The numbers have improved since your last calculation, but it may still be based on a number of assumptions.  I believe the 4% interest rate is going to be difficult to pull off.  Not impossible, but unlikely unless you've already locked in a rate with a lender.  Every percentage point will have significant implications.  A 5% rate would add another $40k to your 30-year mortgage.

We are also assuming that your additional $40k rehab budget it going to create $50k in value.  Again, not saying that this isn't the case but you'll want to be pretty darn sure before making that assumption.  This leads to the potential domino effect of raising the rents from about $513.75 to $700, which is a huge jump (almost 40%).  Your going to want to do a great deal of due diligence and confer with realtors, property managers and other trusted sources in the industry to confirm that the rehab investment will in fact lead to a return and that the going rate in the area for your type of unit can justify a $700 price tag, because if it doesn't, you're going to be in an even greater world of hurt than with your first calculation.

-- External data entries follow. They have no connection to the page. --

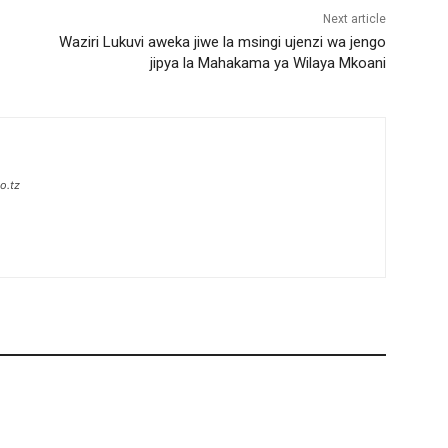
Next article
Waziri Lukuvi aweka jiwe la msingi ujenzi wa jengo
jipya la Mahakama ya Wilaya Mkoani
o.tz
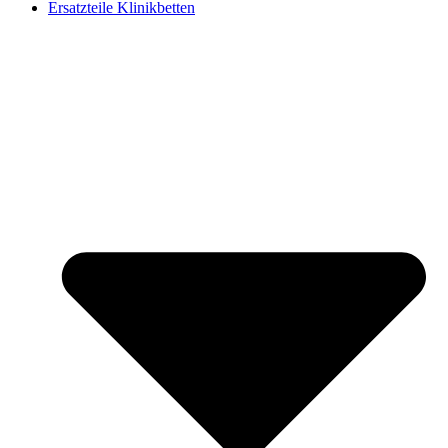
Ersatzteile Klinikbetten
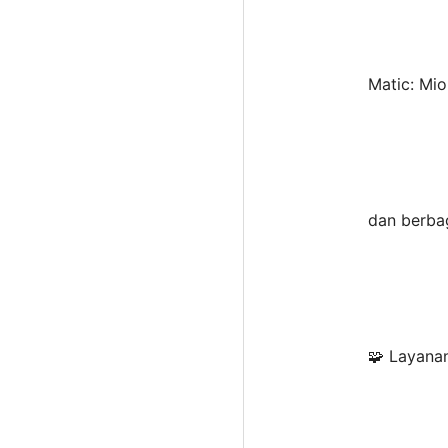
Matic: Mi
dan berbag
🧩 Layana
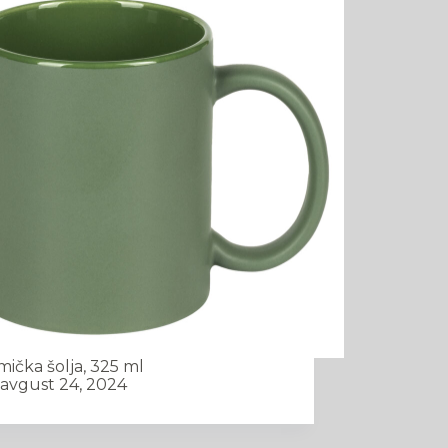
mička šolja, 325 ml
avgust 24, 2024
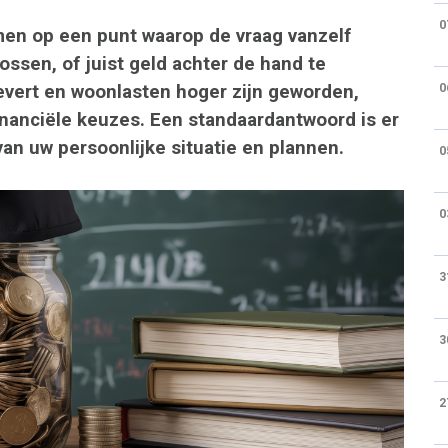
0
en op een punt waarop de vraag vanzelf
lossen, of juist geld achter de hand te
evert en woonlasten hoger zijn geworden,
0
nanciële keuzes. Een standaardantwoord is er
 van uw persoonlijke situatie en plannen.
0
0
3
3
2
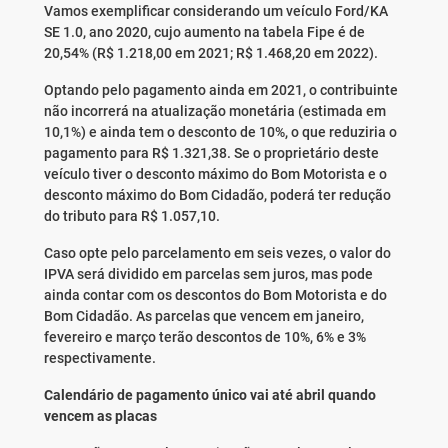
Vamos exemplificar considerando um veículo Ford/KA
SE 1.0, ano 2020, cujo aumento na tabela Fipe é de
20,54% (R$ 1.218,00 em 2021; R$ 1.468,20 em 2022).
Optando pelo pagamento ainda em 2021, o contribuinte
não incorrerá na atualização monetária (estimada em
10,1%) e ainda tem o desconto de 10%, o que reduziria o
pagamento para R$ 1.321,38. Se o proprietário deste
veículo tiver o desconto máximo do Bom Motorista e o
desconto máximo do Bom Cidadão, poderá ter redução
do tributo para R$ 1.057,10.
Caso opte pelo parcelamento em seis vezes, o valor do
IPVA será dividido em parcelas sem juros, mas pode
ainda contar com os descontos do Bom Motorista e do
Bom Cidadão. As parcelas que vencem em janeiro,
fevereiro e março terão descontos de 10%, 6% e 3%
respectivamente.
Calendário de pagamento único vai até abril quando
vencem as placas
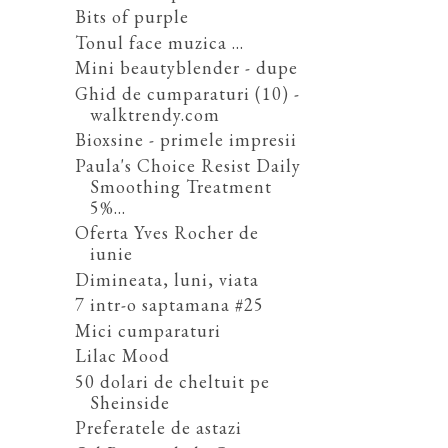
Bits of purple
Tonul face muzica ...
Mini beautyblender - dupe
Ghid de cumparaturi (10) -
walktrendy.com
Bioxsine - primele impresii
Paula's Choice Resist Daily
Smoothing Treatment
5%...
Oferta Yves Rocher de
iunie
Dimineata, luni, viata
7 intr-o saptamana #25
Mici cumparaturi
Lilac Mood
50 dolari de cheltuit pe
Sheinside
Preferatele de astazi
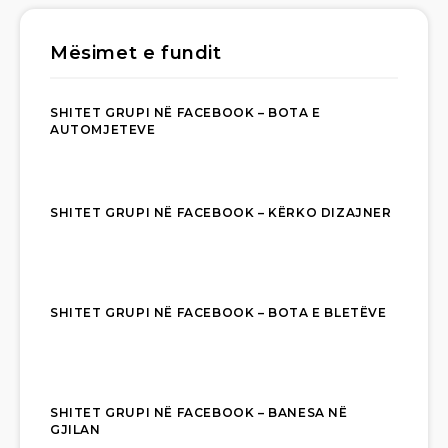
Mësimet e fundit
SHITET GRUPI NË FACEBOOK – BOTA E
AUTOMJETEVE
SHITET GRUPI NË FACEBOOK – KËRKO DIZAJNER
SHITET GRUPI NË FACEBOOK – BOTA E BLETËVE
SHITET GRUPI NË FACEBOOK – BANESA NË
GJILAN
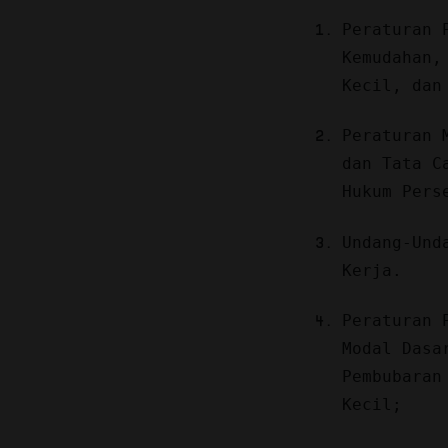
Peraturan 
Kemudahan,
Kecil, dan
Peraturan 
dan Tata C
Hukum Pers
Undang-Und
Kerja.
Peraturan 
Modal Dasa
Pembubaran
Kecil;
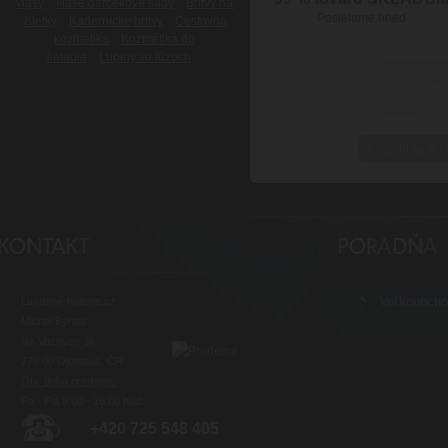
vlasy
Naše darčekové sady
Britvy na
Posielame hneď
žiletky
Kadernícke britvy
Cestovná
kozmetika
Kozmetika do
lietadla
Lupiny vo fúzoch
Kozmetika do l
Luxusné-holenie.cz
Veľkoobch
Michal Byrtus
Na Vozovce 36
779 00 Olomouc, ČR
Otv. doba predajne:
Po - Pia 8:00 - 16:00 hod.
+420 725 548 405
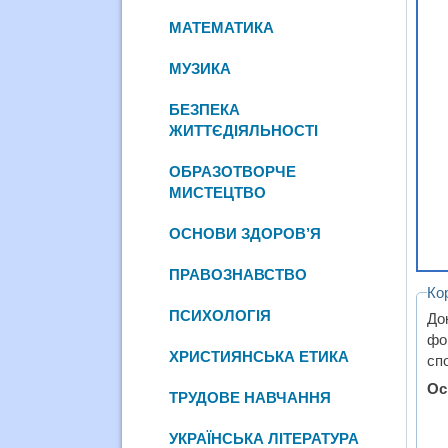
МАТЕМАТИКА
МУЗИКА
БЕЗПЕКА
ЖИТТЄДІЯЛЬНОСТІ
ОБРАЗОТВОРЧЕ
МИСТЕЦТВО
ОСНОВИ ЗДОРОВ’Я
ПРАВОЗНАВСТВО
Ко
ПСИХОЛОГІЯ
До
фор
ХРИСТИЯНСЬКА ЕТИКА
сп
Ос
ТРУДОВЕ НАВЧАННЯ
УКРАЇНСЬКА ЛІТЕРАТУРА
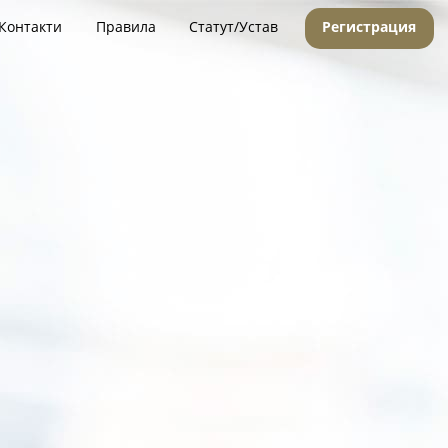
Контакти
Правила
Статут/Устав
Регистрация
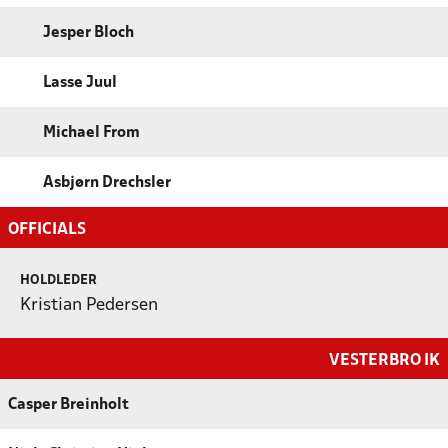
Jesper Bloch
Lasse Juul
Michael From
Asbjørn Drechsler
OFFICIALS
HOLDLEDER
Kristian Pedersen
VESTERBRO IK
Casper Breinholt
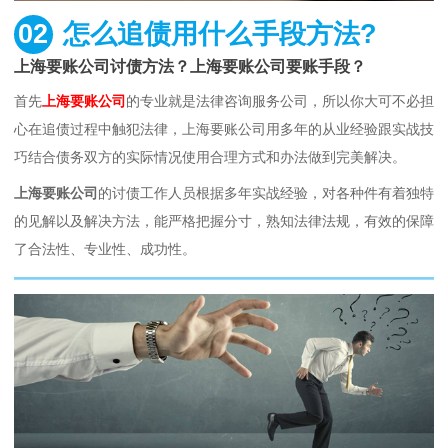
02
怎么追债用什么手段方法?
上海要账公司讨债方法？上海要账公司要账手段？
首先
上海要账公司
的专业就是法律咨询服务公司，所以你大可不必担
心在追债过程中触犯法律，上海要账公司用多年的从业经验跟实战技
巧结合债务双方的实际情况使用合理方式和办法做到完美解决。
上海要账公司
的讨债工作人员根据多年实战经验，对各种件有着独特
的见解以及解决方法，能严格把握分寸，熟知法律法规，有效的保障
了合法性、专业性、成功性。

Lastly, some of your expenses shifted.  Some for the better, others possibly not.  Vacancy down, which your prior 6% could be borderline, let alone your new 4%.  Some of that is made back with the capex and repairs, which hovers at a much more likely 8% now, so that's good.  Insurance went down, which given the improvements you intend to make and increase in value, the insurance would naturally have to increase as well as it is now covering a more valuable property.  Management down is unlikely as well as your prior 10% is more typical across the industry.

On paper, this deal looks much better than it did before, but it is also likely to be much riskier than before as the changes may be predicated on a numerous dangerous assumptions.  Hopefully, some of these numbers are actual that you have received quotes for, such as with the insurance and property management.  Otherwise, you could be digging yourself an even deeper hole by moving the goal posts in order to make a nonviable deal "work".

I'd still very much consider moving on from this property barring a significantly lower purchase price and/or the ability to increase rents as you've proposed, but you would have to be absolutely certain that it's feasible.

Brandon, 

Let me start by saying I really appreciate your thoughtfulness and thoroughness. 

Here is the stuff I have nailed down.The interest rate is an actual rate. Actually, the lender told me 3.62% but told me to use 3.75% to be safe since it fluctuates. I put 4% which gives me some cushion with financing. Per the lender PMI will be $135/mo. He did tell me conventional financing would be a significantly higher interest rate. The insurance is an actual premium quoted for a 600k rebuild value policy that includes vandalism/malice/loss of rents/liability and so on. The taxes have been in the $1800s historically for the past 5 years and my calculations are assuming a 25% increase in taxes. The management company that currently manages the property charges a flat fee of 8% of rental income, no hidden fees. (I intend to manage myself but I calculate it in for the future)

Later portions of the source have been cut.